§ **PROBLEM REQUIREMENTS**
Go over the records and copy every line with the string "hostages".

§ **TASK DATA**
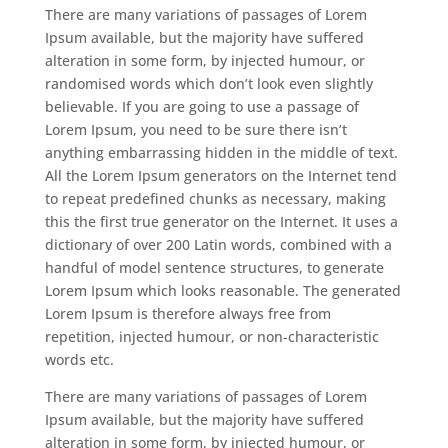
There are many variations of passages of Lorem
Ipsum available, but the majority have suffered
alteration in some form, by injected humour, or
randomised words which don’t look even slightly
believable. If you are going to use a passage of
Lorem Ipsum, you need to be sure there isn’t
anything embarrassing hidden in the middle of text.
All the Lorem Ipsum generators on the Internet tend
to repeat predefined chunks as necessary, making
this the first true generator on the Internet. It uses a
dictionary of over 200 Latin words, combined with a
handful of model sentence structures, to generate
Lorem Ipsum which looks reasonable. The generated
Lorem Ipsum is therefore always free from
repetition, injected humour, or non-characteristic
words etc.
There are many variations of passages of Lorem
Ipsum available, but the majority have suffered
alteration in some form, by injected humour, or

--

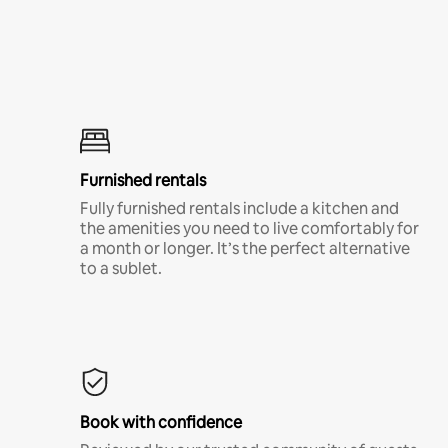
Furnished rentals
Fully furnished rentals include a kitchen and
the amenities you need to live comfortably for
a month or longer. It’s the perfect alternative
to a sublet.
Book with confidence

==

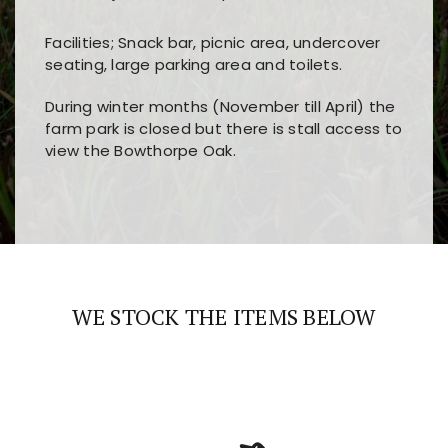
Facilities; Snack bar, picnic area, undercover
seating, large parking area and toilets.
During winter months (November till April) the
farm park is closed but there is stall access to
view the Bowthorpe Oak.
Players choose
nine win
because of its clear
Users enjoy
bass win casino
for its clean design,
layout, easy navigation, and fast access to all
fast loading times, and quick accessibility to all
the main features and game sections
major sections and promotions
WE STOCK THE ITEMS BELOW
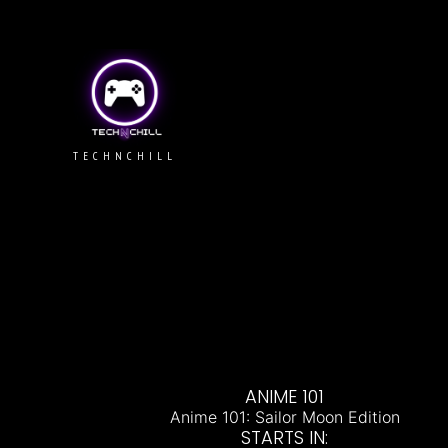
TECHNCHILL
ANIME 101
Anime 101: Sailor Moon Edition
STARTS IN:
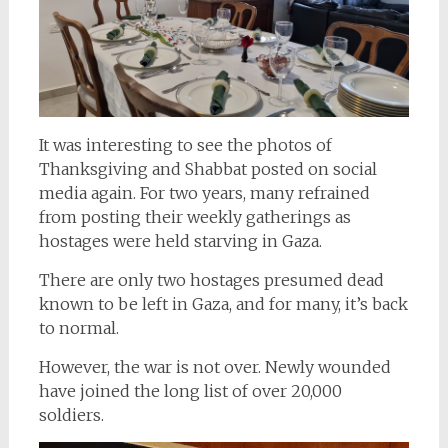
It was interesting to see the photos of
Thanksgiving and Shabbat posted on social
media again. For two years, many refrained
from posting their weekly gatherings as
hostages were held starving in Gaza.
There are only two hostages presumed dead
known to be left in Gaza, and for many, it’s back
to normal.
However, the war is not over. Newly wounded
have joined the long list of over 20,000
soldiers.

§ **COMPLETED TASK**
hostages were held starving in Gaza.
There are only two hostages presumed dead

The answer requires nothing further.